EXERCISE BRIEF:
Check every line of the listing below for "this", and report how many lines have it, as a number with nothing more.

--*--

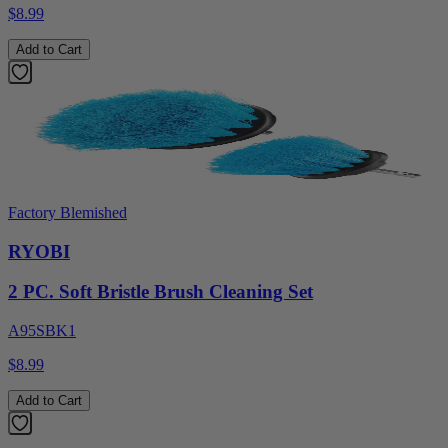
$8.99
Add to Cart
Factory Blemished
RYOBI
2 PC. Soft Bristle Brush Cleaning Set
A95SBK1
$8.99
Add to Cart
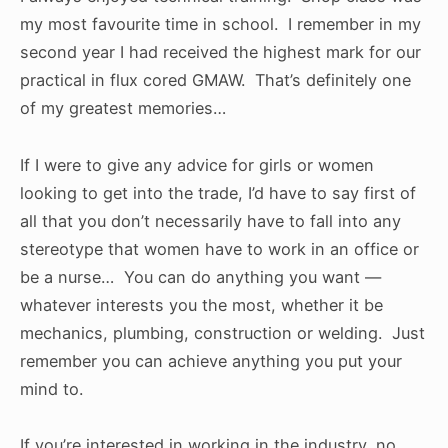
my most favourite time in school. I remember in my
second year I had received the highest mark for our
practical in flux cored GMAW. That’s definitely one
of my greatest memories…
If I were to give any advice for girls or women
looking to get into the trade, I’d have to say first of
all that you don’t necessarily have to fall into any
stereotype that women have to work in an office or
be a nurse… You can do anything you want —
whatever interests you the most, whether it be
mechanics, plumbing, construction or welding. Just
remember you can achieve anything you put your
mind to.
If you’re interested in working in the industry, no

--*--

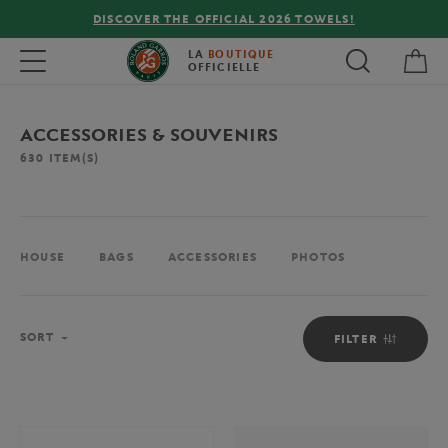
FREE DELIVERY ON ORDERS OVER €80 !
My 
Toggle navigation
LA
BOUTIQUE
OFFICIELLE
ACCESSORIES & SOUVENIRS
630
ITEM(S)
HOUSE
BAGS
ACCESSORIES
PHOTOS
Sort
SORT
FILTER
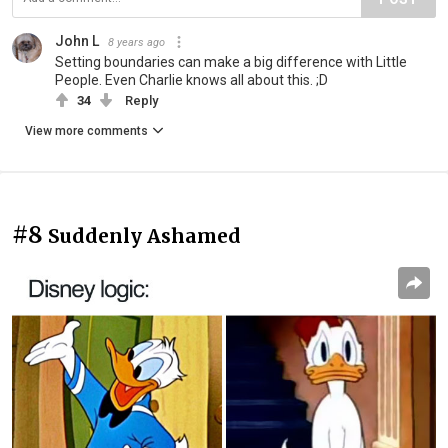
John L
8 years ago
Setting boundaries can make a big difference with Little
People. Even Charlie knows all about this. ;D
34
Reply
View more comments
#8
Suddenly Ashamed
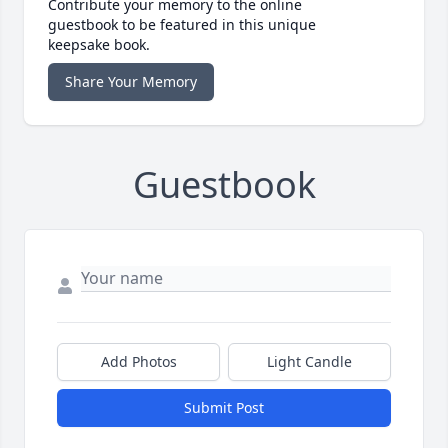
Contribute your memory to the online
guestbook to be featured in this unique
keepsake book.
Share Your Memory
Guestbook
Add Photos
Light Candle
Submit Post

--*--

RESPONSE:
2